Inhaltsverzeichnis |
Das Dorf liegt auf einer lang gezogenen, engen Ebene zwischen dem linken Ufer der Limmat und dem steilen Ostabhang des Heitersbergs, einem Hügelzug zwischen Limmattal und Reusstal. In einer Flussschlaufe in der nordwestlichen Ecke des Gemeindegebiets, gegenüber dem Kloster Wettingen, liegt das moderne Quartier Webermühle, das durch die Autobahn, eine Hauptstrasse und dem mäandrierenden Fluss vom restlichen Dorf getrennt ist.[3]
Die Gemeindefläche beträgt 537 Hektaren, davon sind 268 Hektaren bewaldet und 148 Hektaren überbaut. Der höchste Punkt befindet sich auf 702 Metern auf dem Kamm des Heitersbergs, der tiefste 360 Metern an der Limmat.
Nachbargemeinden sind Wettingen im Norden, Würenlos im Nordosten, Killwangen im Südosten, Oberrohrdorf im Südwesten, Fislisbach im Westen und Baden im Nordwesten.

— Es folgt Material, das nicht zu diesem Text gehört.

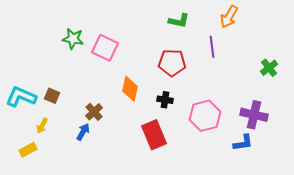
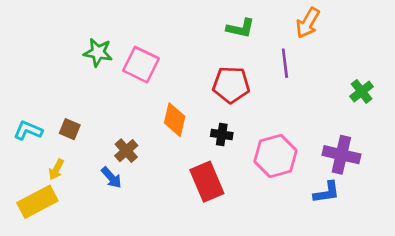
cyan L-shape: (21, 97) -> (28, 130), size x0.7
blue arrow: (83, 132) -> (111, 178), turned 108
yellow rectangle: (28, 150) -> (37, 202), size x1.6

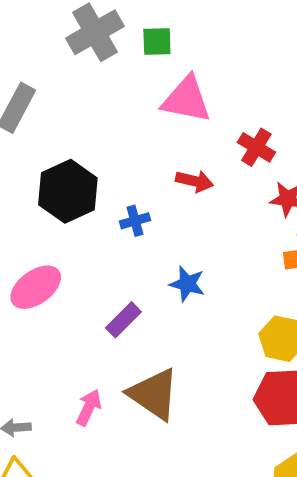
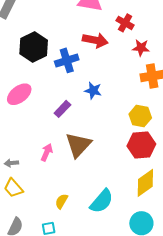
red arrow: (194, 181) -> (95, 40), size x1.4
blue cross: (135, 221) -> (67, 60), size x1.6
brown triangle: (154, 394) -> (78, 145), turned 40

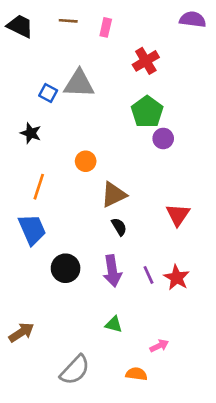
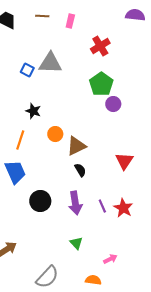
black star: (31, 133) -> (33, 111), moved
orange circle: (86, 161) -> (55, 134), moved
green triangle: (114, 324) -> (76, 243), turned 32

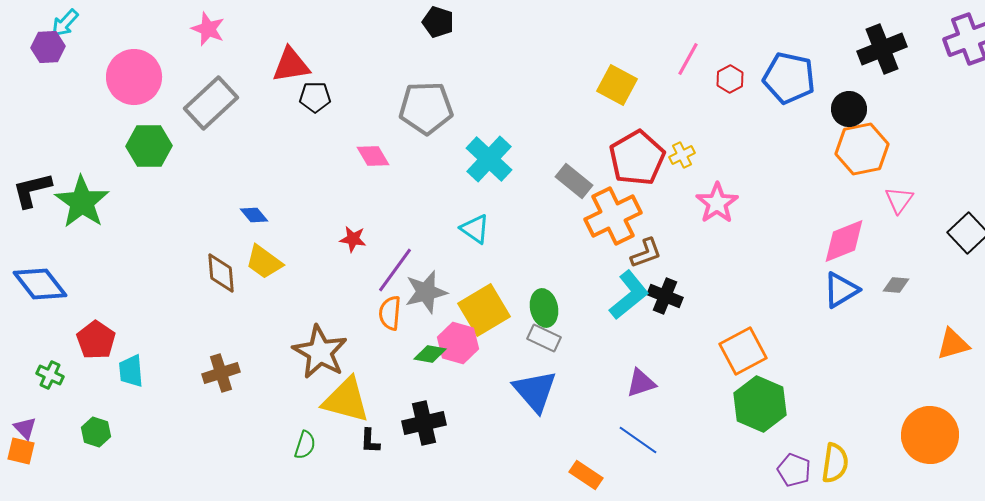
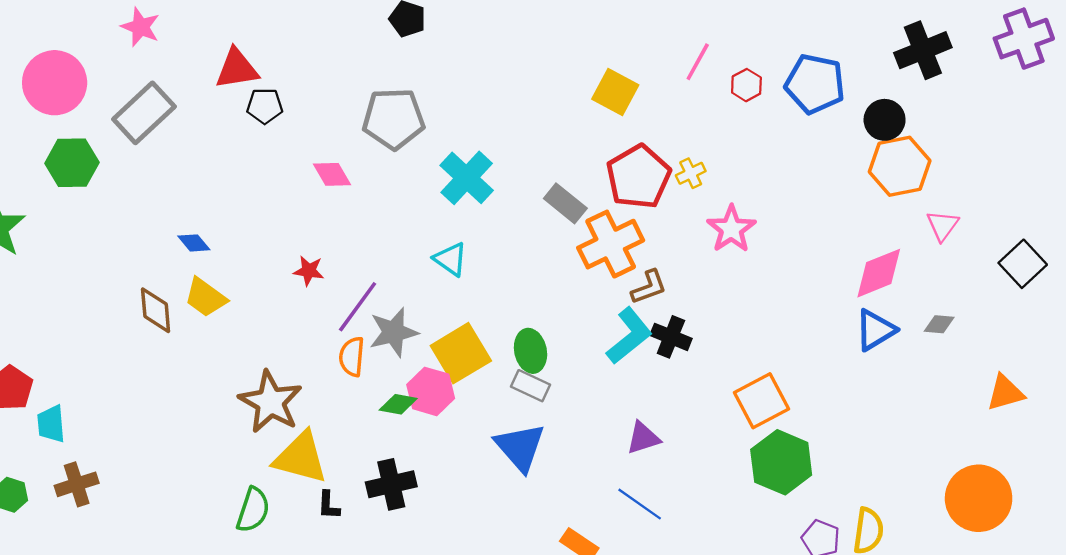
brown cross: (221, 373) -> (77, 484), moved
green semicircle: (305, 445) -> (253, 510), size x1.4

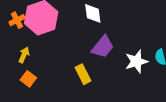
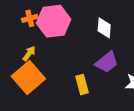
orange square: (28, 79) -> (28, 77), size x2.0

1975 gruben Archäologen im Oberdorf Reste eines römischen Gutshofes aus. Verschiedene Funde von Münzen, Ziegelstempeln und Keramik deuten darauf hin, dass das Gebäude vom späteren 1. bis zum mittleren 3. Jahrhundert bewohnt war.[4] Die weitere Geschichte bis ins Mittelalter ist wenig erforscht. Im 13. Jahrhundert entstand der «neue Hof», ein Selbstversorgungsbetrieb des Klosters Wettingen, das auf der anderen Seite der Limmat liegt. Dieser Hof wurde zunächst von den Mönchen bewirtschaftet, später aber an Leibeigene verpachtet, die eine kleine Siedlung errichteten. Die Erwähnung dieses Hofes im Lehnsbrief vom 13. Oktober 1393, welcher vom österreichischen Landvogt Engelhart, Herr zu Winsperg in Baden ausgestellt wurde, ist zugleich die älteste erhaltene urkundliche Erwähnung von Neuenhof (damals noch als Nuiwen Hof).[2]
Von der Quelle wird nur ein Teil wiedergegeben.